> _Source data_:
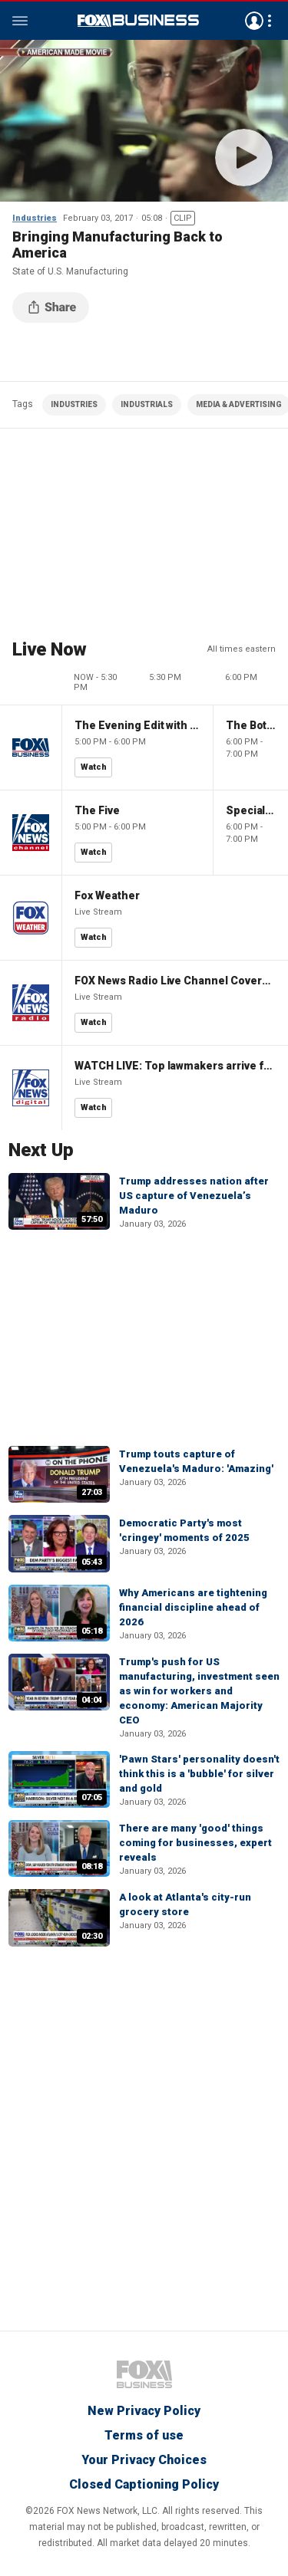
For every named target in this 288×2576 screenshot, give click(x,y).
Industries (34, 218)
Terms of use (144, 2435)
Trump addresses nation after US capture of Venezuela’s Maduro (194, 1195)
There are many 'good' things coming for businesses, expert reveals (195, 1842)
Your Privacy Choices (144, 2460)
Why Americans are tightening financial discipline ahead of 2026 (193, 1607)
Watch (94, 767)
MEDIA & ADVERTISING (239, 404)
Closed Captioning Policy (144, 2484)
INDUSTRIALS (147, 404)
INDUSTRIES (74, 404)
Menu (20, 20)
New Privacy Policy (144, 2411)
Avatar (254, 21)
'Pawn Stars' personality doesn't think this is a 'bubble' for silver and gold (199, 1773)
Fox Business (138, 21)
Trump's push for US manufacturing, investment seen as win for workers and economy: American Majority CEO (199, 1691)
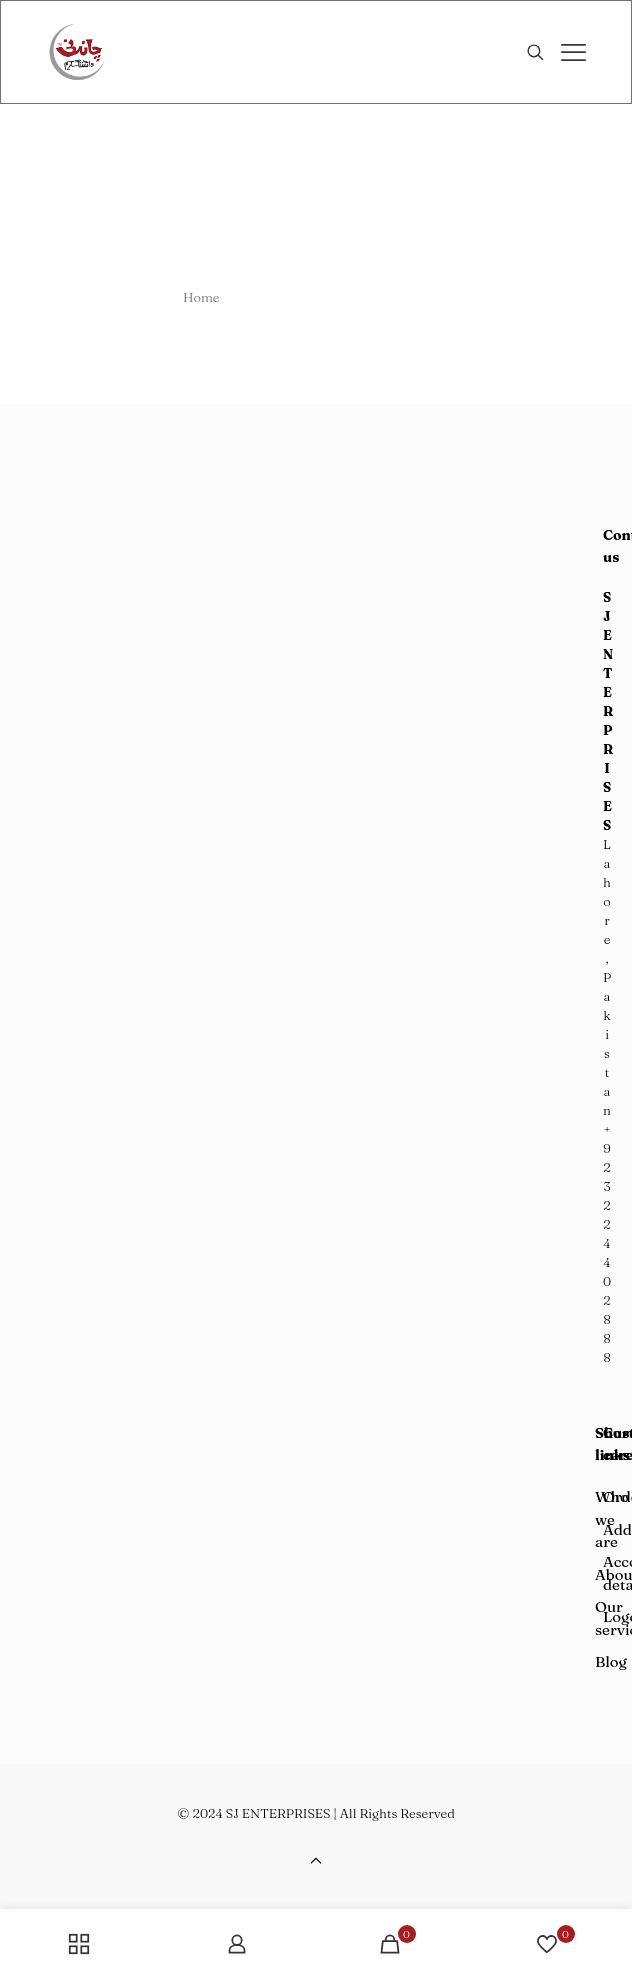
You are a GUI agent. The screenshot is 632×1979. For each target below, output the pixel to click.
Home (201, 297)
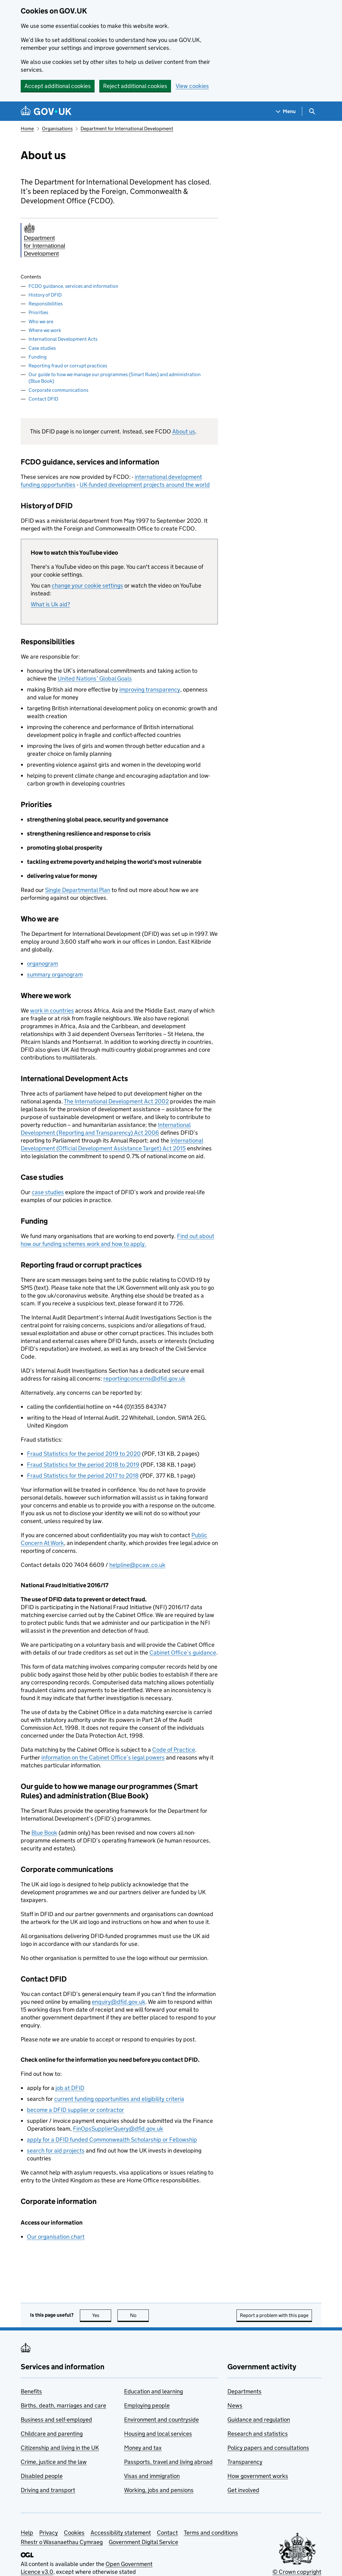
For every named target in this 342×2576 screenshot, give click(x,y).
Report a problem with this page (274, 2315)
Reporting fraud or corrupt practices (67, 366)
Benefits (31, 2391)
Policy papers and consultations (268, 2447)
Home (27, 129)
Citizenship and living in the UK (60, 2447)
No (139, 2315)
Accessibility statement (121, 2532)
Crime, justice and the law (54, 2461)
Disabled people (42, 2476)
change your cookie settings (87, 585)
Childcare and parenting (52, 2433)
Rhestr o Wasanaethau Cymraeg (62, 2542)
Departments (244, 2391)
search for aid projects (56, 2150)
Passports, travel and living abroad (168, 2461)
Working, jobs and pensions (159, 2490)
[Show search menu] (311, 111)
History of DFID (45, 295)
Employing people (147, 2405)
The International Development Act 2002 (116, 1101)
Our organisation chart (56, 2236)
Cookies (74, 2532)
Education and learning (153, 2391)
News (234, 2405)
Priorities (38, 312)
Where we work (44, 330)
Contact (167, 2532)
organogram (42, 963)
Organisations (57, 129)
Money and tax (143, 2447)
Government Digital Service (143, 2542)
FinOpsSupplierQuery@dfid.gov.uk (118, 2128)
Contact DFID (43, 399)
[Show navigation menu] (286, 111)
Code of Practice (173, 1749)
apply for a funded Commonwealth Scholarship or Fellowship (112, 2139)
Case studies (42, 348)
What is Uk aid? (50, 604)
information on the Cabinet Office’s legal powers (103, 1757)
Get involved (243, 2490)
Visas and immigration (152, 2476)
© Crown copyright (296, 2571)
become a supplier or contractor (75, 2109)
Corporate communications (58, 390)
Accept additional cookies (57, 86)
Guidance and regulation (258, 2419)
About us (183, 431)
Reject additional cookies (135, 86)
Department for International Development (126, 129)
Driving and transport (48, 2490)
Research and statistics (257, 2433)
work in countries (52, 1010)
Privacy (48, 2532)
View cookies (192, 86)
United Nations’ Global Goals (95, 678)
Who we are (40, 321)
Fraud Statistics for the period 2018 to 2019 (83, 1464)
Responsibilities (45, 304)
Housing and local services (158, 2433)
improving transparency (149, 689)
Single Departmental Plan (77, 890)
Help (27, 2532)
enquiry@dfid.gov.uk (118, 2001)
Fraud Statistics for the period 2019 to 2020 (84, 1453)
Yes (101, 2315)
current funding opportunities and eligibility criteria (119, 2098)
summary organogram (55, 974)
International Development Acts (62, 339)
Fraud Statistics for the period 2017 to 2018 (83, 1475)
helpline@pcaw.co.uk (137, 1564)
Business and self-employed (56, 2419)
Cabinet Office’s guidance (182, 1652)
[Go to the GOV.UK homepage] (46, 111)
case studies (48, 1192)
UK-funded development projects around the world (145, 484)
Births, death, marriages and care (63, 2405)
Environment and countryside (161, 2419)
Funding (37, 357)
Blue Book (44, 1832)
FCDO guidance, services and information (73, 286)
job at (69, 2087)
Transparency (244, 2461)
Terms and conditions (211, 2532)
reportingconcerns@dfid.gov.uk (144, 1378)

> _Task goal_: Without the pictures, give back the entries exactly.

> _Solution to this exercise_:
For every named target in this 288×2576 screenshot, give click(x,y).
Industries (34, 218)
Terms of use (144, 2435)
Trump addresses nation after US capture of Venezuela’s Maduro (194, 1195)
There are many 'good' things coming for businesses, expert reveals (195, 1842)
Your Privacy Choices (144, 2460)
Why Americans are tightening financial discipline ahead of 2026 (193, 1607)
Watch (94, 767)
MEDIA & ADVERTISING (239, 404)
Closed Captioning Policy (144, 2484)
INDUSTRIALS (147, 404)
INDUSTRIES (74, 404)
Menu (20, 20)
New Privacy Policy (144, 2411)
Avatar (254, 21)
'Pawn Stars' personality doesn't think this is a 'bubble' for silver and gold (199, 1773)
Fox Business (138, 21)
Trump's push for US manufacturing, investment seen as win for workers and economy: American Majority CEO (199, 1691)
You are a GUI agent. The screenshot is 632×1979. For each target below, output the pixel to click.
Home (201, 297)
For every named target in this 342×2576 screenshot, give click(x,y).
Report a problem with this page (274, 2315)
Reporting fraud or corrupt practices (67, 366)
Benefits (31, 2391)
Policy papers and consultations (268, 2447)
Home (27, 129)
Citizenship and living in the UK (60, 2447)
No (139, 2315)
Accessibility statement (121, 2532)
Crime, justice and the law (54, 2461)
Disabled people (42, 2476)
change your cookie settings (87, 585)
Childcare and parenting (52, 2433)
Rhestr o Wasanaethau Cymraeg (62, 2542)
Departments (244, 2391)
search for aid projects (56, 2150)
Passports, travel and living abroad (168, 2461)
Working, jobs and pensions (159, 2490)
[Show search menu] (311, 111)
History of DFID (45, 295)
Employing people (147, 2405)
The International Development Act 2002 (116, 1101)
Our organisation chart (56, 2236)
Cookies (74, 2532)
Education and learning (153, 2391)
News (234, 2405)
Priorities (38, 312)
Where we work (44, 330)
Contact (167, 2532)
organogram (42, 963)
Organisations (57, 129)
Money and tax (143, 2447)
Government Digital Service (143, 2542)
FinOpsSupplierQuery@dfid.gov.uk (118, 2128)
Contact DFID (43, 399)
[Show navigation menu] (286, 111)
Code of Practice (173, 1749)
apply for a funded Commonwealth Scholarship or Fellowship (112, 2139)
Case studies (42, 348)
What is Uk aid? (50, 604)
information on the Cabinet Office’s legal powers (103, 1757)
Get involved (243, 2490)
Visas and immigration (152, 2476)
© Crown copyright (296, 2571)
become a supplier or contractor (75, 2109)
Corporate communications (58, 390)
Accept additional cookies (57, 86)
Guidance and regulation (258, 2419)
About us (183, 431)
Reject additional cookies (135, 86)
Department for International Development (126, 129)
Driving and transport (48, 2490)
Research and statistics (257, 2433)
work in countries (52, 1010)
Privacy (48, 2532)
View cookies (192, 86)
United Nations’ Global Goals (95, 678)
Who we are (40, 321)
Fraud Statistics for the period 2018 to 2019 (83, 1464)
Responsibilities (45, 304)
Housing and local services (158, 2433)
improving transparency (149, 689)
Single Departmental Plan (77, 890)
Help (27, 2532)
enquiry@dfid.gov.uk (118, 2001)
Fraud Statistics for the period 2019 to 2020 (84, 1453)
Yes (101, 2315)
current funding opportunities and eligibility criteria (119, 2098)
summary organogram (55, 974)
International Development Acts (62, 339)
Fraud Statistics for the period 2017 to 2018 (83, 1475)
helpline@pcaw.co.uk (137, 1564)
Business and self-employed (56, 2419)
Cabinet Office’s guidance (182, 1652)
[Go to the GOV.UK homepage] (46, 111)
case studies (48, 1192)
UK-funded development projects around the world (145, 484)
Births, death, marriages and care (63, 2405)
Environment and countryside (161, 2419)
Funding (37, 357)
Blue Book (44, 1832)
FCDO guidance, services and information (73, 286)
job at (69, 2087)
Transparency (244, 2461)
Terms and conditions (211, 2532)
reportingconcerns@dfid.gov.uk (144, 1378)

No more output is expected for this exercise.